Laura Gavin’s walking companion along a country road situated at the edge of the New Forest isn’t her employer, Dame Beatrice Bradley, but a newly acquired Irish wolfhound named Fergus. The young dog belongs to Laura’s son Hamish, who’s away at school, so Fergus has been staying at the Stone House and has become especially devoted to Dame Beatrice. On the walk, Fergus behaves strangely, then bolts into the woods. An early morning search uncovers dog and something unexpected: the wolfhound is guarding the body of a young woman, Karen Schumann, who has been strangled, and pinned to her chest with a knitting-needle is a piece of paper reading: In Memoriam 325. With the investigation still ongoing, another woman’s body is discovered in the woods, also strangled, another cryptic note attached (In Memoriam 380).

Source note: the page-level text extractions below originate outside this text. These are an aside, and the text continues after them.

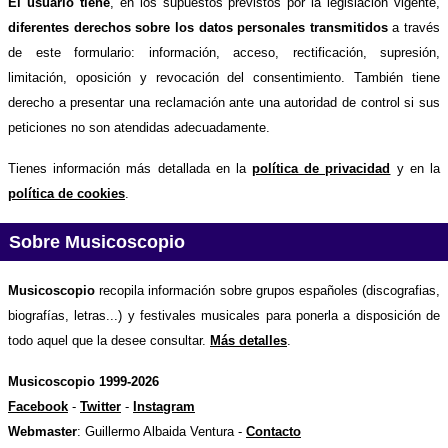
El usuario tiene
, en los supuestos previstos por la legislación vigente,
diferentes derechos sobre los datos personales transmitidos
a través
de este formulario: información, acceso, rectificación, supresión,
limitación, oposición y revocación del consentimiento. También tiene
derecho a presentar una reclamación ante una autoridad de control si sus
peticiones no son atendidas adecuadamente.
Tienes información más detallada en la
política de privacidad
y en la
política de cookies
.
Sobre Musicoscopio
Musicoscopio
recopila información sobre grupos españoles (discografias,
biografías, letras...) y festivales musicales para ponerla a disposición de
todo aquel que la desee consultar.
Más detalles
.
Musicoscopio 1999-2026
Facebook
-
Twitter
-
Instagram
Webmaster
: Guillermo Albaida Ventura -
Contacto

With Dame Beatrice’s input, the police concentrate on three suspects: Edward James, a theology and divinity student engaged to the first victim; Mrs. Schumann, Karen’s mother and, briefly, landlady to Maria Machrado, the second victim; and Otto Schumann, Karen’s quick-tempered sailor brother and Maria’s ex-boyfriend. When a third woman’s body is discovered, her death occurring under similar circumstances, Scotland Yard’s Inspector Maisry works to prevent another tragedy, but he is unable to disrupt the pattern: there is a fourth murder, then a fifth.

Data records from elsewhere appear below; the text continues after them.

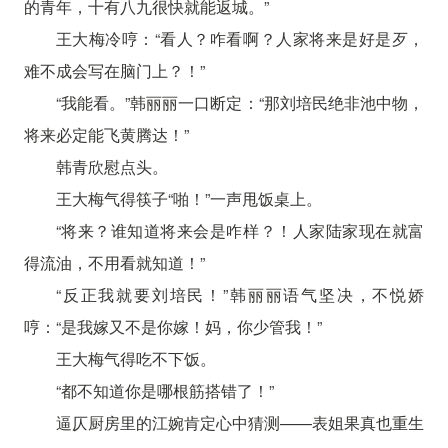
的青年，十有八九很快就能返城。”
王大梅冷哼：“看人？咋看啊？人家将来是好是歹，
难不成会写在脑门上？！”
“我能看。”韩丽丽一口断定：“那刘培民绝非池中物，
将来必定能飞黄腾达！”
韩青欣慰点头。
王大梅气得筷子“啪！”一声甩饭桌上。
“将来？谁知道将来会是咋样？！人家陆家现在就富
得流油，不用看就知道！”
“反正我就要刘培民！”韩丽丽语气坚决，不悦娇
哼：“是我嫁又不是你嫁！妈，你少管我！”
王大梅气得吃不下饭。
“都不知道你是哪根筋搭错了！”
逼仄厨房里的江婉肯定心中猜测——表姐果真也重生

Dame Beatrice works with Gavin and Maisry to make sense of the facts. For one thing, each victim, while sometimes not a foreigner, had a different national association: Karen Schumann was German, Maria Machrado, Spanish; other victims were an Italian maid, a French-language schoolmistress, and an Irish nanny. Then there are the notes attached to the bodies, whose numbers may have a historical significance, either as a year date (a.d. 325?) or as day, month and year (3 February, 1905?). Dame Beatrice, who has deduced the murderer’s identity but lacks proof, explains her theory to the police, and the group begins to strengthen its case. Ultimately, it is Dame B. and George who apprehend the killer, thanks to the old lady’s forethought and her chauffeur’s proven reliability in matters of life and death.